Saturday, September 29, 2012

Monitoring WebLogic Server Thread Pool at Runtime

There are two critical areas for WebLogic Server performance tuning:
  • Thread management
  • Network I/O tuning
Before any tuning, you need to identify areas of bottlenecks first.  In this article, we will focus on thread management and specifically its run-time health monitoring.

Thread Pool


There are thread pool implementation changes since WLS 9.0: 
  • Previous versions
    • Multiple pools of threads 
    • See [7] on how to use the WebLogic 8.1 thread pool model for backward compatibility
  • WLS 9.0 and above
    • A single dynamically sized pool of threads (or self-tuning thread pool)
    • Self-tuning work manager[8,9]
New WebLogic Server uses a single thread pool, in which all types of work are executed.

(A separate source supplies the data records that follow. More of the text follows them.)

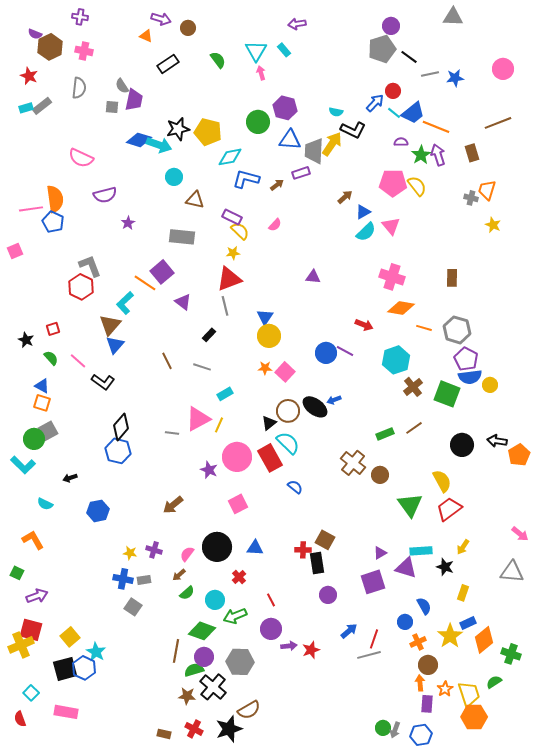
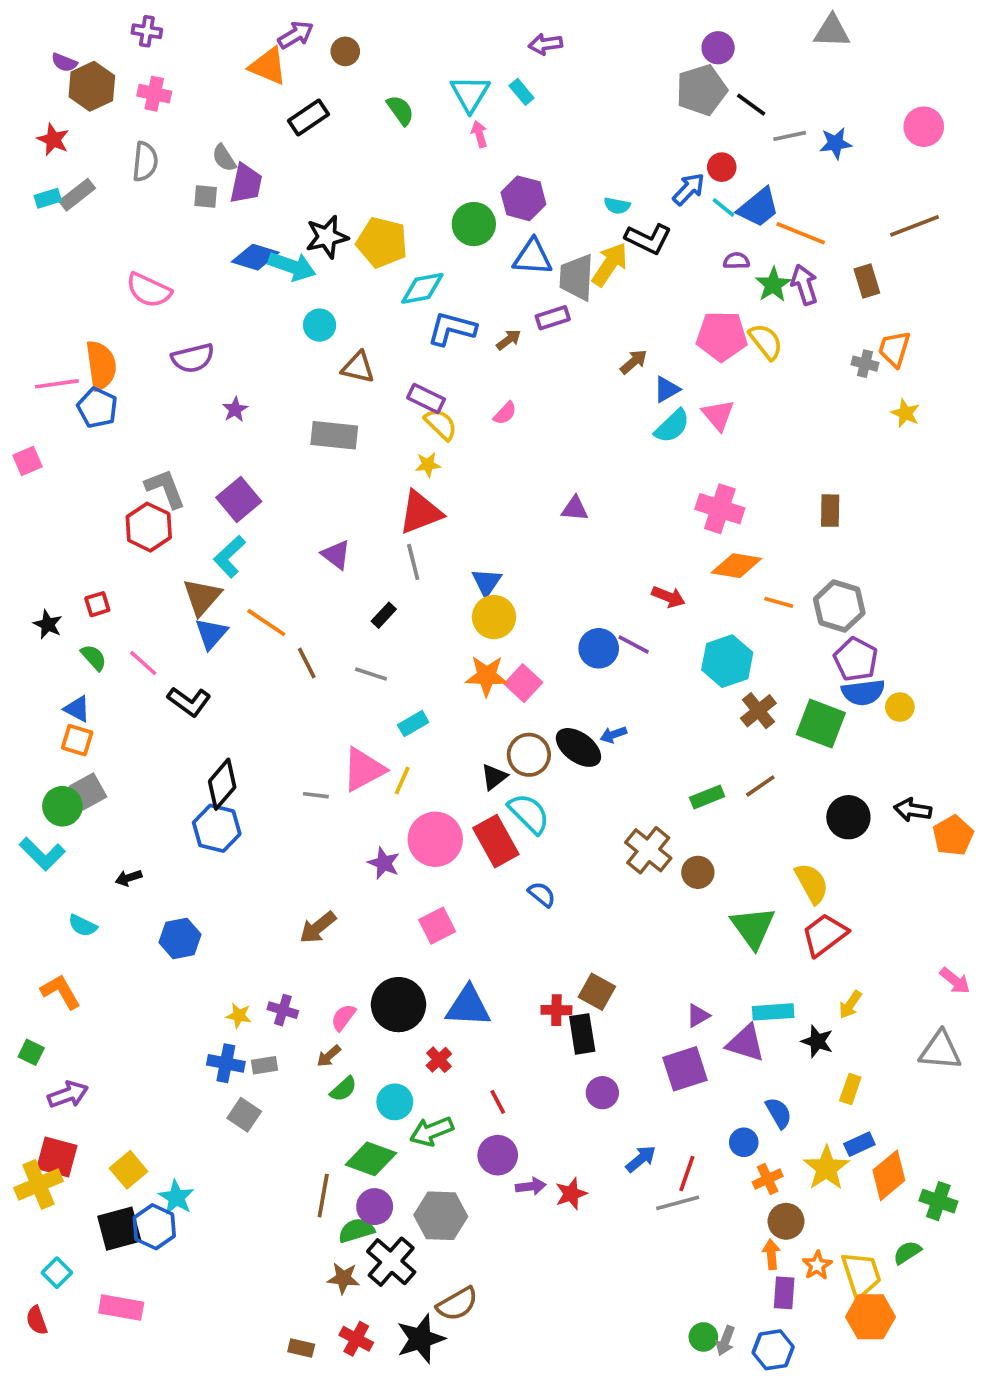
purple arrow: (161, 19) -> (296, 35), turned -48
orange triangle: (146, 36) -> (268, 66), size x1.6
purple square: (162, 272) -> (239, 500), moved
orange line: (145, 283) -> (266, 623), moved
orange star: (265, 368) -> (487, 676), size x1.6
blue triangle: (255, 548) -> (468, 1006), size x1.5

Here we summarize how the new implementation works:
  • WebLogic Server prioritizes work and allocates threads based on an execution model that takes into account 
    • Administrator-defined parameters 
    • Actual run-time performance 
      • Throughput
  • The common thread pool changes its size automatically to maximize throughput.
    • This new strategy makes it easier for administrators to allocate processing resources and manage performance, avoiding the effort and complexity involved in configuring, monitoring, and tuning custom executes queues. 
    • The queue monitors throughput over time and based on history, determines whether to adjust the thread count.  For example,
      • Thread count will be increased when:
        • If historical throughput statistics indicate that a higher thread count increased throughput, WebLogic increases the thread count. 
      • Thread count will be reduced when
        • If statistics indicate that fewer threads did not reduce throughput, WebLogic decreases the thread count. 
In general, the self-tuning thread pool changes its size automatically to maximize throughput, so in normal cases there is nothing you need to do aside from monitoring it to understand the behavior of your server under different types of load.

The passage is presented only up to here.